Elie ne s'attendait pas à ça et cherche des réponses dans sa confusion, aucune ne vient, alors elle répond :

- Le job est fait. Vous vouliez Lawson, vous avez eu Lawson, non ?

- Si Bray n'avait pas été là, tout aurait pu arriver. Tu as tapé avec ce tas de chair qui te sert de main gauche et la douleur t'a empêchée de finir ton job, Elie. Donc d'ici quelques jours, tu vas être opérée, mon médecin vient te mettre une prothèse.

- Non. Pardon, Aria, mais je ne veux plus… Vous savez quel est le pourcentage d'implants cybernétiques et synthétiques, de tissus, d'organes artificiels que j'ai en moi ? Soixante et un pourcent, Aria. Et c'était avant la fin de la guerre. Enlevez-moi ce bras, et il me restera quoi d'humain ?

Aria ne peut s'empêcher d'être touchée par la peur, la tristesse qu'elle ressent à cet instant chez Elie. Et ce pourcentage lui donne des frissons dont elle ignore l'origine… Mais il faut qu'elle soit pragmatique. Elle ne peut autoriser l'échec. Alors elle réplique :

- Je peux comprendre, Elie. Mais tu ne peux pas être efficace avec ce bras. Le médecin pourra regarder, mais je ne peux pas me permettre que tu te retrouves hors service en plein combat. Compris ?

Elle voit Elie flancher à ses mots et comprend qu'elle a utilisé les mauvais termes. Mais avant qu'elle puisse se reprendre, la mercenaire se redresse, l'air déterminé, et lui dit :

- Hors service ? Bien. A vos ordres, madame. Est-ce qu'il y a autre chose ?

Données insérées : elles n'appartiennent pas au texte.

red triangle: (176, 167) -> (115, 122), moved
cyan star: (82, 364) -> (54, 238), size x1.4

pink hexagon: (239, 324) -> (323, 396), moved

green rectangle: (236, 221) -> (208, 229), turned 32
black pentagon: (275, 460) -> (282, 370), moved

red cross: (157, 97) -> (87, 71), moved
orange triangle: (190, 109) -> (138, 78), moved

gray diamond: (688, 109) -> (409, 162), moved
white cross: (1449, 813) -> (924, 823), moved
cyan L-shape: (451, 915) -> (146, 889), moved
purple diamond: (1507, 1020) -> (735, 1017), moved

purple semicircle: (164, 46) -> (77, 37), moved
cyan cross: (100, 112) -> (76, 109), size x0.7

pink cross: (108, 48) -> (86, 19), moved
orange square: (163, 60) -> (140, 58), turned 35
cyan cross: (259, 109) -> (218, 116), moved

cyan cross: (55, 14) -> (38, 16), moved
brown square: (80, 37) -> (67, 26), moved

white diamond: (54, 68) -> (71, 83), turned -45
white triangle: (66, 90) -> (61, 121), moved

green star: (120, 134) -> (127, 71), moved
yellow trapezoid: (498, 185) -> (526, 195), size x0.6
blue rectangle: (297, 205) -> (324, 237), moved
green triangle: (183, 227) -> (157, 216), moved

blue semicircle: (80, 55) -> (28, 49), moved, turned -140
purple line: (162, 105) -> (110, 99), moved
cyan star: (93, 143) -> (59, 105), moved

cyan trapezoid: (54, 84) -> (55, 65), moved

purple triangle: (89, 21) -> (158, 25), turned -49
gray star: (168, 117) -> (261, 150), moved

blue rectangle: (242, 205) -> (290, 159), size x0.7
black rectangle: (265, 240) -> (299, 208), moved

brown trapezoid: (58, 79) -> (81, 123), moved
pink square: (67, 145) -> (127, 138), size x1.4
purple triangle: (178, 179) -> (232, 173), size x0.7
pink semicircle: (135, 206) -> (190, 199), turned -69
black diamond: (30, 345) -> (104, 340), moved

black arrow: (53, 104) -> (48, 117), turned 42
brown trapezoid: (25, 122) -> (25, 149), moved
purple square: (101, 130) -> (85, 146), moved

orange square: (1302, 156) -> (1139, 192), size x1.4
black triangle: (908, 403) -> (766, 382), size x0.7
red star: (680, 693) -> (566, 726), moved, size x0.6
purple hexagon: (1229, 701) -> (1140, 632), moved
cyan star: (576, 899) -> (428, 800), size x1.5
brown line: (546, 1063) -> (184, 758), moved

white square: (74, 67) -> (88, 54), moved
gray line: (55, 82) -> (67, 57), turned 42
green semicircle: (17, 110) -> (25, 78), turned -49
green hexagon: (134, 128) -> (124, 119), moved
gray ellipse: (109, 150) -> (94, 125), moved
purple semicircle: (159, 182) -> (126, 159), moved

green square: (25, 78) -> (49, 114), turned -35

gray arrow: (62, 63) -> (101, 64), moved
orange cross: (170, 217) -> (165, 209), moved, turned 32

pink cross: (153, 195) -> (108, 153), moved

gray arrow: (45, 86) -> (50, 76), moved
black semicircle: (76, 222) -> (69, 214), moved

Aria n'a jamais entendu ce ton auparavant. Froid, distant, mais sous lequel gronde une colère magistrale. Elle regarde sa mercenaire. Pas de sourire, la lumière, dans l'œil, plus forte que jamais, le visage impassible. Cela passera. Elle espère. Et dit :

- Non, c'est bon, tu peux y aller. »

Elie ne se rappelle pas être descendue, être sortie de la boîte de nuit, avoir marché. Elle se retrouve, dans un brouillard, devant un bar dans un quartier sale de l'ouest d'Oméga. Elle hausse les épaules, prend deux pilules rouges et entre. A l'intérieur, beaucoup de butariens, quelques turiens, aucun humain ni aucune asari. Elle s'approche du bar, le turien derrière le comptoir l'observe longtemps, puis lui sort une bouteille et un verre. Elle comprend, comme la dernière fois, que c'est la seule chose qu'elle pourra boire ici. Elle hoche la tête et se serre. La musique provient d'une radio asari, et les basses sont assez puissantes pour faire vibrer la cage thoracique.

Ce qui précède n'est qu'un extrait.